Look through the entries below and copy exactly the part that begins with the line containing "Book Round Trip 300 € (555, 1115)" and ends with the line containing "ΕΔΩ (720, 206)". Do not copy the pictures.

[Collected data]
------------------------------------------------
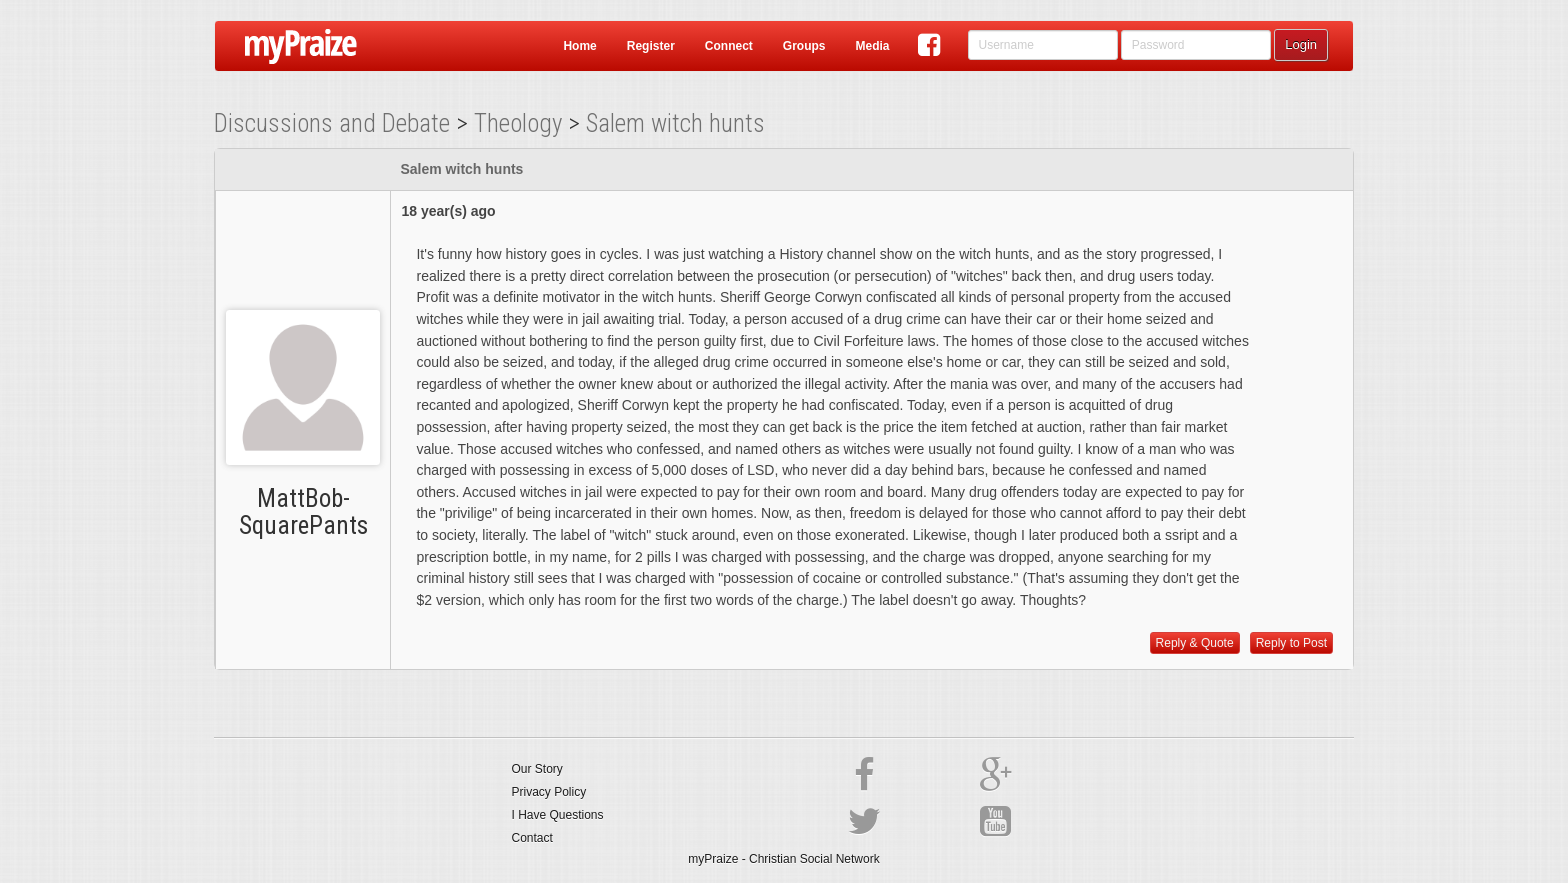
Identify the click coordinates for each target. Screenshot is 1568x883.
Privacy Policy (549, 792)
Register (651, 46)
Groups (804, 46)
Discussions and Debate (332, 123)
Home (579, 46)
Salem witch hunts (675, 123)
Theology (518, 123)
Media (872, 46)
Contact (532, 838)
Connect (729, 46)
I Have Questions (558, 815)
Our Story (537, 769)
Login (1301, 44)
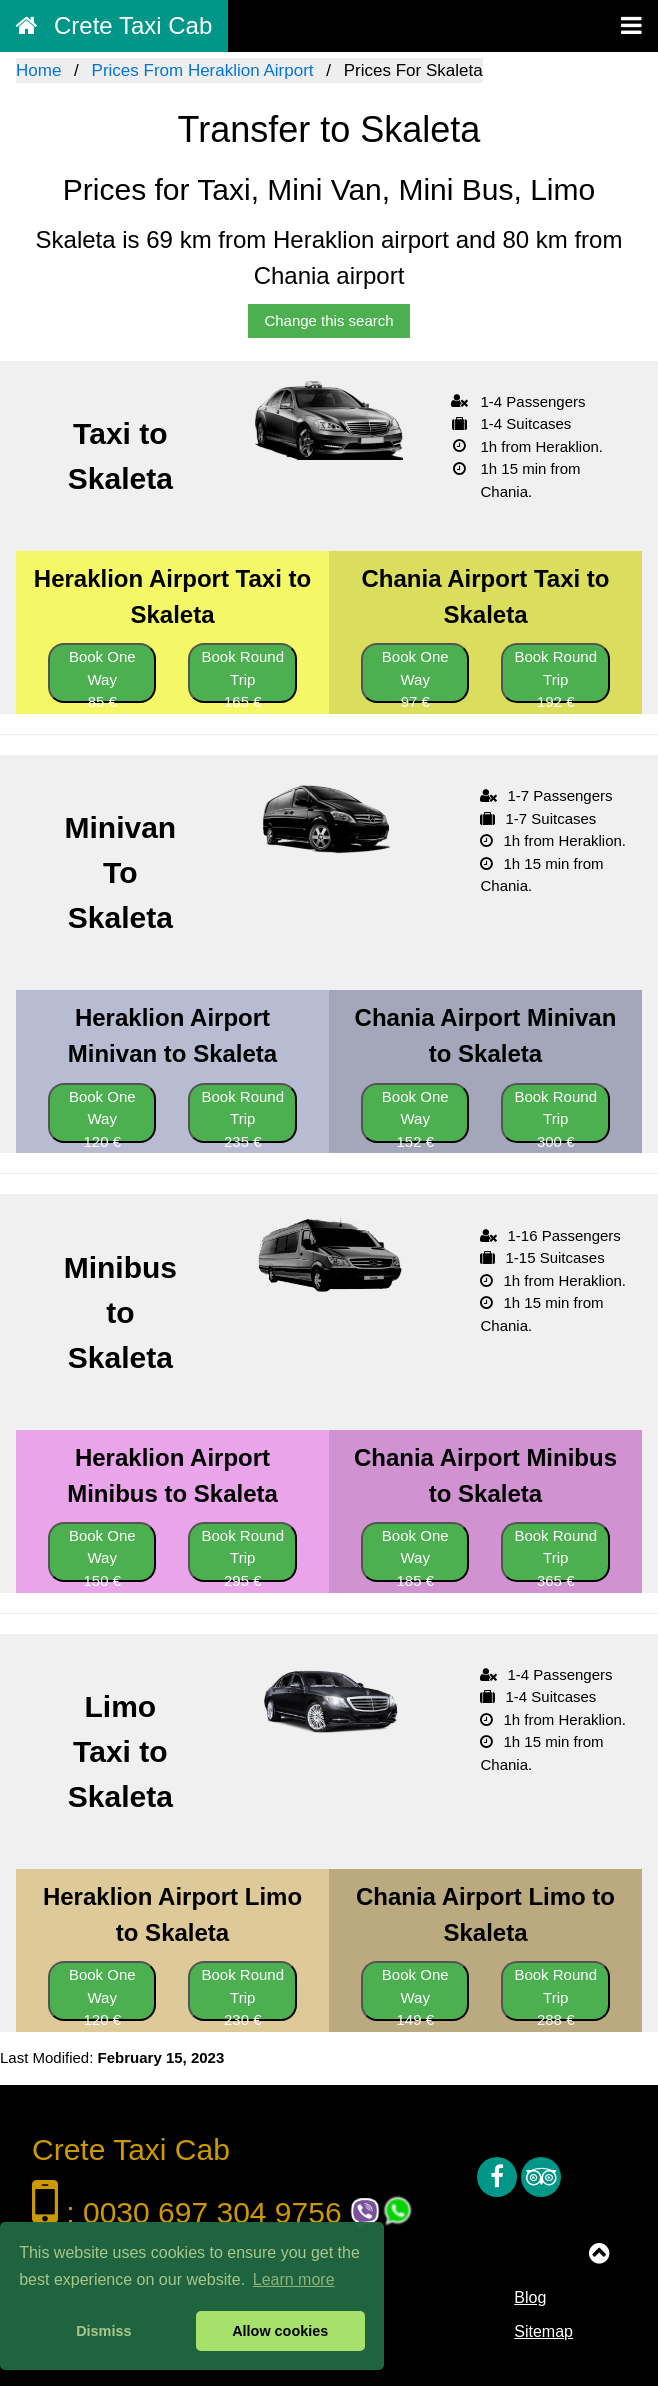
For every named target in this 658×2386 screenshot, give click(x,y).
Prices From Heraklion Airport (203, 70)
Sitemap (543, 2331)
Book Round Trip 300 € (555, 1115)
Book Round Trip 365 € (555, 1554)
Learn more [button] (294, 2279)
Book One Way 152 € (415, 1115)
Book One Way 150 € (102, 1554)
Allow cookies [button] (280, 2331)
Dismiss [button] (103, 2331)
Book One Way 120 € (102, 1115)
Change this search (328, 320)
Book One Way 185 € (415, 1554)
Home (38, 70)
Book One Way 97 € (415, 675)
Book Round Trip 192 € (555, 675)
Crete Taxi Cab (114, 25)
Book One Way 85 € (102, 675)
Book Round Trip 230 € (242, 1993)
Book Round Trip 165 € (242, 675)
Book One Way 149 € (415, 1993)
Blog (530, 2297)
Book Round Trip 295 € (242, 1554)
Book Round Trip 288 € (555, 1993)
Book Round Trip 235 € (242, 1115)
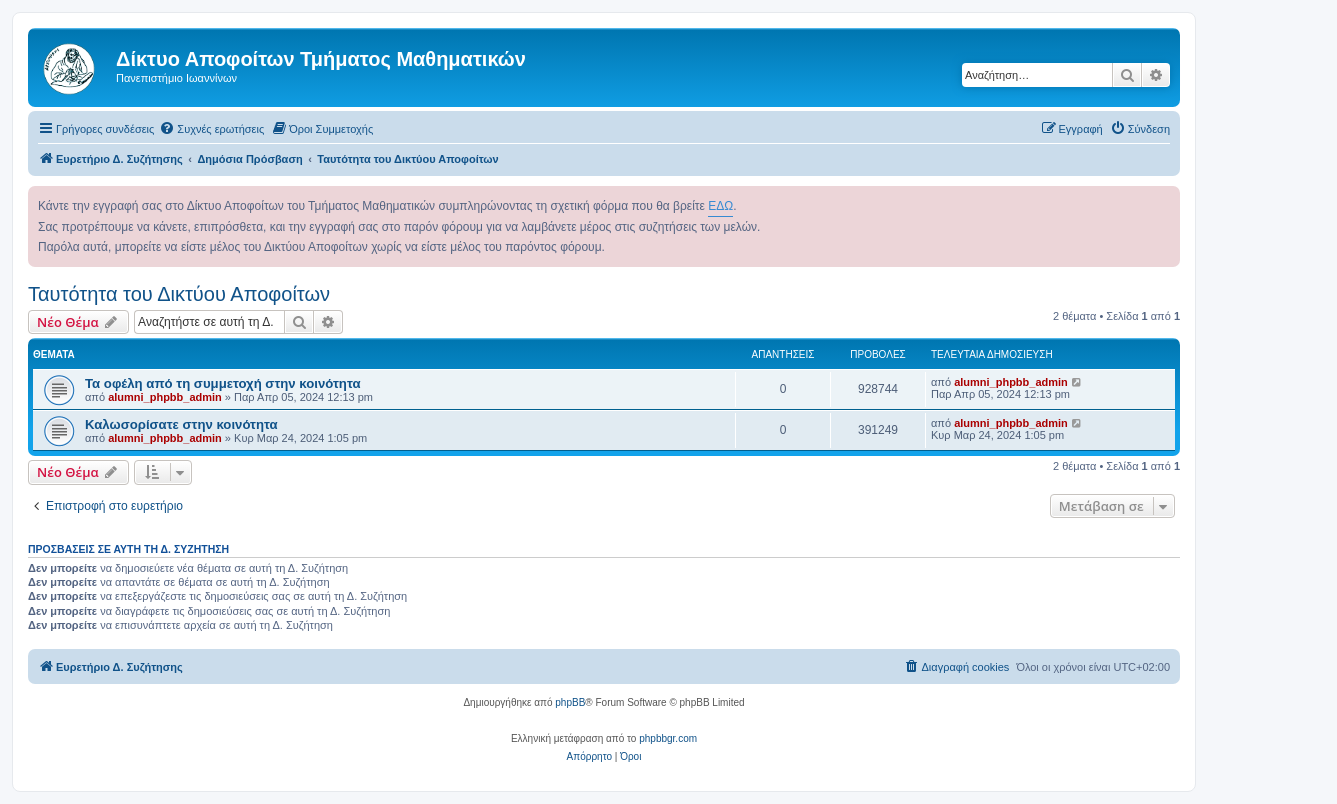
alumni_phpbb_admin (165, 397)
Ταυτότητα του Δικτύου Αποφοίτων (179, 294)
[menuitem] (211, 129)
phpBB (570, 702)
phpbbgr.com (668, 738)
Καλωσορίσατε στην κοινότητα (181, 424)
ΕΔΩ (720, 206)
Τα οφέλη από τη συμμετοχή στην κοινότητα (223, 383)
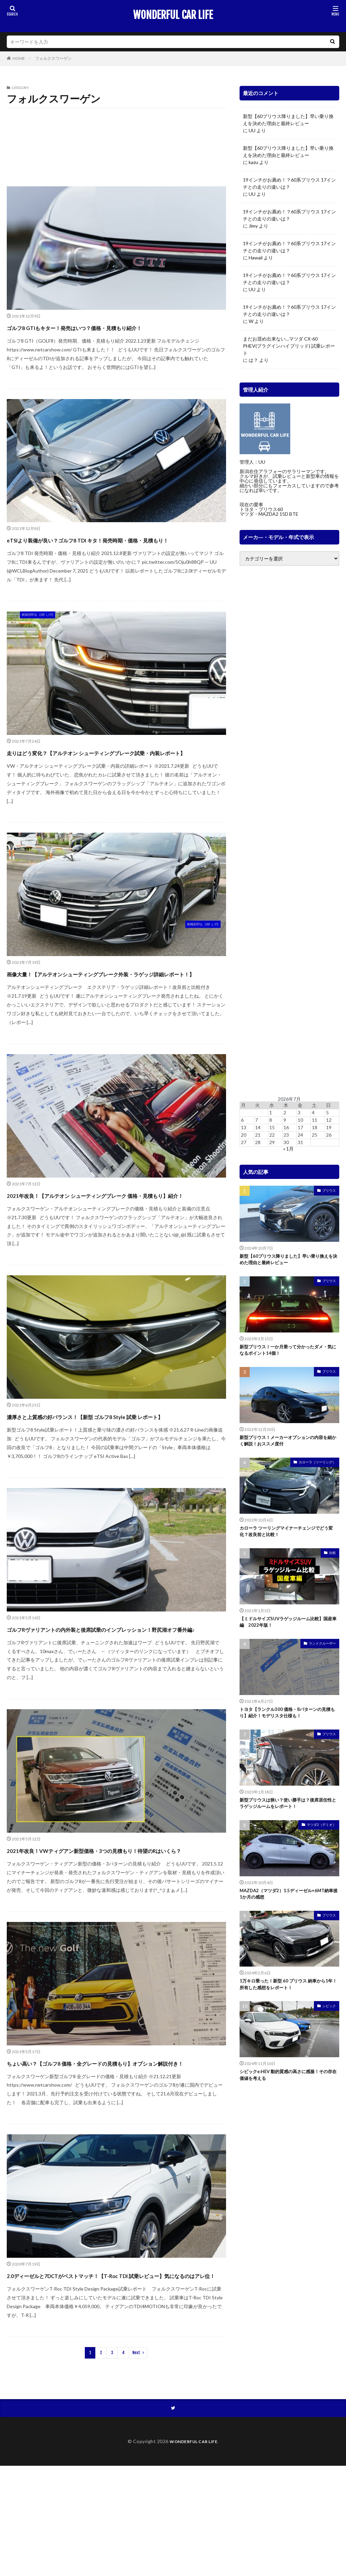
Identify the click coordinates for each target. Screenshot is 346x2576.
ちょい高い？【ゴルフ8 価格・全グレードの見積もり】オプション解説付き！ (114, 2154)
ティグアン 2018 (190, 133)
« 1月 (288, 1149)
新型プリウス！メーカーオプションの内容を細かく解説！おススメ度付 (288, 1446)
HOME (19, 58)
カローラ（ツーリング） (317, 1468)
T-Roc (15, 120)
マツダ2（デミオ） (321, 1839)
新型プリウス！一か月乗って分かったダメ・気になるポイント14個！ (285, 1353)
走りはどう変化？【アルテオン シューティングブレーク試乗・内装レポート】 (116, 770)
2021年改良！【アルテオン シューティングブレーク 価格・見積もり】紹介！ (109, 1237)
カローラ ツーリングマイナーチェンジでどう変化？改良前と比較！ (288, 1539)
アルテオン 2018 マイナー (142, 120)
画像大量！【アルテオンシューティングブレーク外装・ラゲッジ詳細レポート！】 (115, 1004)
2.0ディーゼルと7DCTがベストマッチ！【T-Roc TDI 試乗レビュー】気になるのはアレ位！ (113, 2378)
------------------------------------------------
### Answer space
Book Round Trip 300 € (555, 1115)
Book Round Trip 365 € (555, 1554)
Learn more [button] (294, 2279)
Book One Way 152 € (415, 1115)
Book One Way 150 € (102, 1554)
Allow cookies [button] (280, 2331)
Dismiss [button] (103, 2331)
Book One Way 120 € (102, 1115)
Change this search (328, 320)
Book One Way 185 € (415, 1554)
Home (38, 70)
Book One Way 97 € (415, 675)
Book Round Trip 192 € (555, 675)
Crete Taxi Cab (114, 25)
Book One Way 85 € (102, 675)
Book Round Trip 230 € (242, 1993)
Book Round Trip 165 € (242, 675)
Book One Way 149 € (415, 1993)
Blog (530, 2297)
Book Round Trip 295 € (242, 1554)
Book Round Trip 288 € (555, 1993)
Book Round Trip 235 € (242, 1115)
alumni_phpbb_admin (165, 397)
Ταυτότητα του Δικτύου Αποφοίτων (179, 294)
[menuitem] (211, 129)
phpBB (570, 702)
phpbbgr.com (668, 738)
Καλωσορίσατε στην κοινότητα (181, 424)
ΕΔΩ (720, 206)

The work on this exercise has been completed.